Doch wie ist es überhaupt dazu gekommen?
Nachdem die Pandemie die Schüler zwingt, am heimischen Schreibtisch zu büffeln, will Hose ihnen zunächst Mails schreiben. Dafür muss der damalige Klassenlehrer einer 9b erst mal von allen eine E-Mail-Adresse einsammeln und stellt fest, dass viele gar keine haben. Die Generation kommuniziert eher über Whatsapp oder andere Messengerdienste.
Weil offizielle Angebote des Landes zu dieser Zeit noch fehlen, sucht Hose nach Alternativen. Schließlich berichten seine Schüler ihm von einer Plattform, die sie bereits nutzen und fragen, ob das nicht die ganze Klasse ausprobieren könne.

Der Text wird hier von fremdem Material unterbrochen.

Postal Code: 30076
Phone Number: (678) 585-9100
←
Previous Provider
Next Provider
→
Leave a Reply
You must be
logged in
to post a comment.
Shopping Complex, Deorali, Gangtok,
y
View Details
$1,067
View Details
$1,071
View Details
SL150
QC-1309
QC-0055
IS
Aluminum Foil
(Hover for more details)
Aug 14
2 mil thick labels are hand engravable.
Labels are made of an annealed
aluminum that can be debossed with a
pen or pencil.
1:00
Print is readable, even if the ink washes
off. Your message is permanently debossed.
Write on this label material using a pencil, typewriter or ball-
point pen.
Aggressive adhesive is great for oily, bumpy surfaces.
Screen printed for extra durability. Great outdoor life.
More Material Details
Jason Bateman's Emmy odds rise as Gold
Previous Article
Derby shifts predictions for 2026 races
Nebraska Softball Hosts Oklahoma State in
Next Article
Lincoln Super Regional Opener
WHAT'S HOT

Es handelt sich um ein Chat- und Kommunikationsprogramm namens Discord, das Schüler sonst insbesondere für Computerspiele einsetzen. Hose findet die Plattform geeignet, auch aus datenschutzrechtlicher Sicht. Immerhin kann man Discord browser-basiert nutzen, was bedeutet, dass man sich dort nicht anmelden muss. Nur die IP-Adressen der Teilnehmer würden übermittelt. Aber die stünden ja in keinem Zusammenhang mit den Klarnamen der Schüler, so der Lehrer. Am Ende sind alle 26 Schüler dabei – und etwas später der Datenschützer in der Spur.
Ein Bußgeld bis zu 1000 Euro steht im Raum. „Nichts gegen Kreativität. Aber sobald Kinderdaten rechtswidrig verarbeitet worden sein sollten und die Gefahr besteht, dass diese von unbefugten Dritten zur Profilbildung genutzt werden könnten, hört der Spaß auf“, betont Hasse gegenüber dieser Zeitung.

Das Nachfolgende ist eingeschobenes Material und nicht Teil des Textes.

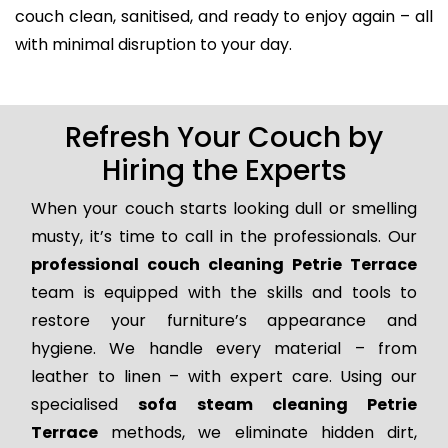
couch clean, sanitised, and ready to enjoy again – all
with minimal disruption to your day.
Refresh Your Couch by
Hiring the Experts
When your couch starts looking dull or smelling
musty, it’s time to call in the professionals. Our
professional couch cleaning Petrie Terrace
team is equipped with the skills and tools to
restore your furniture’s appearance and
hygiene. We handle every material – from
leather to linen – with expert care. Using our
specialised
sofa steam cleaning Petrie
Terrace
methods, we eliminate hidden dirt,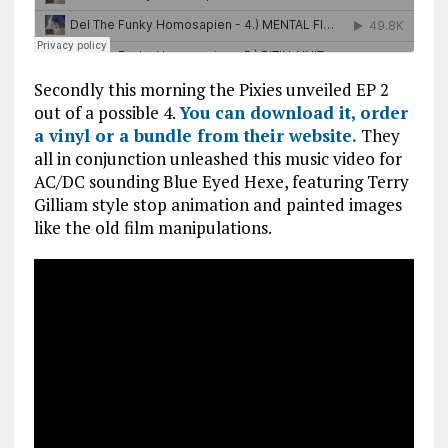
Secondly this morning the Pixies unveiled EP 2
out of a possible 4.
You can download it, order
a vinyl or a bundle from their website.
They
all in conjunction unleashed this music video for
AC/DC sounding Blue Eyed Hexe, featuring Terry
Gilliam style stop animation and painted images
like the old film manipulations.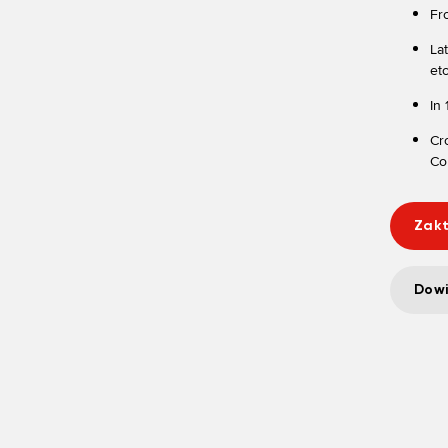
Fr
La
etc
In
Cr
Cor
Zakt
Dowi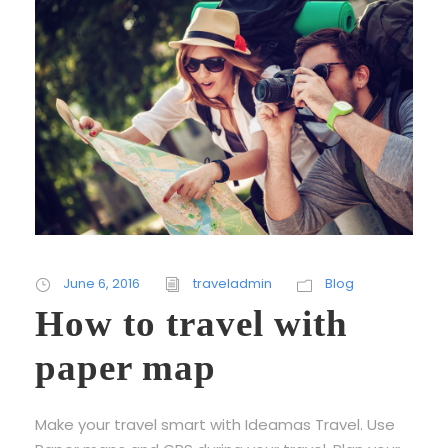
June 6, 2016
traveladmin
Blog
How to travel with
paper map
Make your travel smart with Ideamas Travel. Use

Hose nimmt sich einen Anwalt. Im Schreiben des Datenschützers vom 5. August ist davon die Rede, dass „personenbezogene Daten der Schüler (Klarnamen, d. h. Vor- und Zunamen, E-Mail-Adressen etc)“an Discord übermittelt worden seien. Ohne Einwilligung der Eltern. Deshalb werde Hose gemäß Ordnungswidrigkeitengesetz verwarnt.

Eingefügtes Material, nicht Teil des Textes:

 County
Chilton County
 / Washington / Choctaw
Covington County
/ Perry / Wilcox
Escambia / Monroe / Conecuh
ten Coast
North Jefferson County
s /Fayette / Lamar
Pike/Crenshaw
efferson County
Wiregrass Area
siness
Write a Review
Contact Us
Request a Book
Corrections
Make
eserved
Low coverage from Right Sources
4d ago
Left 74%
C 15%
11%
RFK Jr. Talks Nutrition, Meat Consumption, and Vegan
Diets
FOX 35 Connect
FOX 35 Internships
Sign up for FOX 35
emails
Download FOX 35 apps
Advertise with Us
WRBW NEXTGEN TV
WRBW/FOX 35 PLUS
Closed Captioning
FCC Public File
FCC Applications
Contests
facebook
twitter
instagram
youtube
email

Hose entgegnet, er habe in einem Schreiben an den Datenschützer angeboten, die Einwilligung nachträglich einzuholen, aber darauf sei nie eingegangen worden. „Ich bin erleichtert, dass das Ganze vorbei ist. Auch wenn ich die Verwarnung nach wie vor für nicht gerechtfertigt halte“, sagt er dieser Zeitung. Der Datenschützer räumt in seiner Verwarnung
aber zumindest ein: „Da Alternativen zum Präsenzunterricht zum Teil noch nicht vollständig zur Verfügung standen oder nicht durchweg funktionierten, mussten entsprechend Wege für einen funktionierenden Distanzunterricht erst gefunden werden.“Allerdings seien solche rechtskonformen Wege durchaus auffindbar gewesen.
Das indes ist umstritten. Viele Lehrer fühlen sich zu Beginn der Pandemie alleingelassen.
Auch warum das Verfahren so lange gedauert hat, bleibt vage. Das hänge von vielen Faktoren ab, insbesondere von der konkreten Beweislage, lässt Hasse ausrichten. Wie lange Verfahren im Schnitt dauern, kann seine Behörde nicht sagen.
Das verwendete Datenmanagementsystem sei technisch nicht in der Lage, eine durchschnittliche Verfahrensdauer zu ermitteln. „Sonstige händische Statistiken, die diesen Wert widerspiegeln könnten, werden nicht geführt“, heißt es.